Here: in R, to arise the need to define dimension for a vector,
M. JORGENSEN (Dept of Stat, U of Waikato, NZ):
"Would it not make sense to have dim(A)=length(A)
for all vectors?"
B.D. RIPLEY (Dept of Applied Statistics, Oxford, UK):
"No. A one-dimensional array and a vector are not the same thing.

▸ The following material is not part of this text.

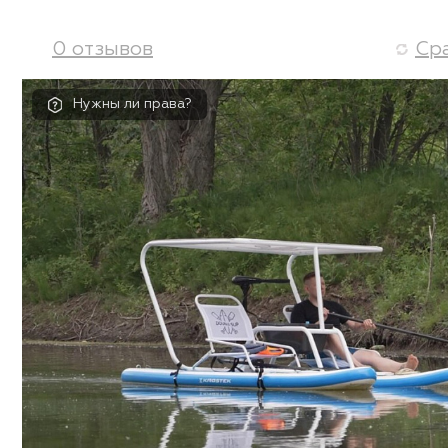
0 отзывов
Ср
Нужны ли права?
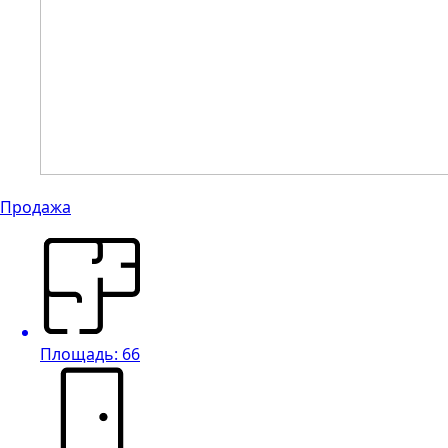
Продажа
Площадь: 66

There are subtle differences, such as what names()
means (see ?names
).
That a 1D array and a vector print in the same way does occasionally
lead to confusion, but then you also cannot tell from your printout that A
has type integer
and not double
.
......
My question:
(1) Not only I cannot figure out the subtle difference on names()
but also
(2) I cannot produce a concrete example about "telling from the printout that A
has type integer
and not double
issue".
Any help to clarify JORGENSEN-RIPLEY discussion (with concrete examples in R) will be appreciated.
To address the first question, let's first create a vector and a 1-d array:
(vector <- 1:10)
#> [1] 1 2 3 4 5 6 7 8 9 10
(arr_1d <- array(1:10, dim = 10))
#> [1] 1 2 3 4 5 6 7 8 9 10
If we give the objects some names, we can see the difference that Ripley alludes to by looking at the attributes:
names(vector) <- letters[1:10]
names(arr_1d) <- letters[1:10]
attributes(vector)
#> $names
#> [1] "a" "b" "c" "d" "e" "f" "g" "h" "i" "j"
attributes(arr_1d)
#> $dim
#> [1] 10
#>
#> $dimnames
#> $dimnames[[1]]
#> [1] "a" "b" "c" "d" "e" "f" "g" "h" "i" "j"
That is, the 1-d array doesn't actually have a names
attribute,
but rather a dimnames
attribute (which is a list, not a vector),
the first element of which names()
actually accesses.
This is covered in the "Note" section in ?names
:
For vectors, the names are one of the attributes with restrictions on the possible values. For pairlists, the names are the tags and converted to and from a character vector.
For a one-dimensional array the names attribute really is dimnames[[1]].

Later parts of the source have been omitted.